Direct immunofluorescence (DIF) test for tissue-bound autoantibodies, has been found to be of value in the diagnosis of several dermatological disorders. The location and pattern of deposition of immunoreactants helps in classifying various immune-mediated diseases.

What is direct immunofluorescence staining?

Direct immunofluorescence (DIF) is a one-step histological staining procedure in which tissue antigens (fixed in a solid phase, mostly slides) can be recognized directly by adding fluorochrome-labeled antibodies.

When do you use dif?

DIF is useful in the diagnosis of suspected autoimmune disease, connective tissue diseases and vasculitis. The staining patterns seen in tissue samples may be specific to a disease entity or they may need to be interpreted with the clinical and histological findings.

Where is a bullous pemphigoid biopsy done?

Direct immunofluorescence in bullous pemphigoid: effects of extent and location of lesions. The specimen should be taken from above the waist if possible, and some experts advise trunk skin over extremity skin. It should be noted that most data regarding biopsy site choice are from patients with BP.

How do you test for bullous pemphigoid?

To confirm the diagnosis, your doctor may order blood tests and take a small sample of the affected skin (skin biopsy) for laboratory testing.

What is the difference between direct and indirect immunofluorescence?

The key difference between direct and indirect immunofluorescence is that the direct immunofluorescence uses a single antibody that works against the target of interest while the indirect immunofluorescence uses two antibodies to label the target of interest.

Does direct immunofluorescence use monoclonal antibodies?

In direct immunofluorescence, the fluorescent dye is conjugated directly to the specific, detecting antibody. The latter technique is advantageous because the number of steps are reduced, but some sensitivity may be lost, particularly when monoclonal antibodies are used (Salinas et al., 1994).

What is the difference between pemphigus and pemphigoid?

Pemphigus is characterized by shallow ulcers or fragile blisters that break open quickly. Pemphigoid presents with stronger or “tense” blisters that don’t open easily. Those with pemphigoid are also more likely to have hot, red and itchy hive spots.

Is there a blood test for pemphigoid?

Serum Testing. Recommended initial serum testing for pemphigoid involves panel testing for epithelial skin antibodies. Serum antibody profiles and titers correlate with pemphigoid disease manifestations and activity.

What is bullous pemphigoid caused by?

Bullous pemphigoid occurs when your immune system attacks a thin layer of tissue below your outer layer of skin. The reason for this abnormal immune response is unknown, although it sometimes can be triggered by taking certain medications.

What is included in the differential diagnoses of bullous pemphigoid (BP)?

The differential diagnosis includes bullous pemphigoid, cicatricial pemphigoid, linear IgA disease, a bullous drug eruption and a severe arthropod bite reaction. Additional material for immunofluorescence studies is recommended.

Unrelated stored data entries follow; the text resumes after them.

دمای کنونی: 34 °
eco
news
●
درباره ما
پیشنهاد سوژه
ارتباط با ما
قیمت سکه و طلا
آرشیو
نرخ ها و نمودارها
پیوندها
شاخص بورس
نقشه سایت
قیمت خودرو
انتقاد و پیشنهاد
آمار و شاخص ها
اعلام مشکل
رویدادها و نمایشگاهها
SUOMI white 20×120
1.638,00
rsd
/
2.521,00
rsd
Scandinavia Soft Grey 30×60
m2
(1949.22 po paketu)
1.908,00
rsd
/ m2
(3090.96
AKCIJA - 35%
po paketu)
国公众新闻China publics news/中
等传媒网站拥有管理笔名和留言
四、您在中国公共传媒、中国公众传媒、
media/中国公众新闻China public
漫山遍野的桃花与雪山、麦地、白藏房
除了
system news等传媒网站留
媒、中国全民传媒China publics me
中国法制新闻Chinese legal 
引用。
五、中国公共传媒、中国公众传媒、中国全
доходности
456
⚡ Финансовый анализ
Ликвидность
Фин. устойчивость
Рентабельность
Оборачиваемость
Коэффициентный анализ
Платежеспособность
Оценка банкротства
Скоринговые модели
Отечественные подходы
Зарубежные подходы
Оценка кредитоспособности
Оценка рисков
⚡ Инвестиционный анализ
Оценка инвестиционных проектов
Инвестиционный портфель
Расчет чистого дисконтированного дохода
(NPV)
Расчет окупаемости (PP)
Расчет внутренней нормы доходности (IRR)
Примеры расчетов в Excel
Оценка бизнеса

What is bullbullous pemphigoid (BP)?

Bullous pemphigoid is the most common autoimmune dermatosis presenting with crops of tense pruritic blisters, often in older adults. Mucosal involvement may occur and a number of clinical subtypes exist.

What is the sensitivity of DIF in pemphigus?

The sensitivity for DIF approaches 100% for the pemphigus group of diseases, and sensitivity has been reported to be 55–96% for bullous pemphigoid. A study of ten patients with Henoch–Schönlein purpura and nine with lupus erythematosus demonstrated positive DIF testing in all of the patients.

How is salt-split skin immunofluorescence used in the workup of epidermolysis bullosa?

A salt-split skin immunofluorescence study may be done where the patient serum is applied on the salt-split skin, which splits the skin at the level of the lamina lucida. Bullous pemphigoid immunoreactants will localize to the epidermal side of the preparation, versus epidermolysis bullosa acquisita which localizes to the dermal side.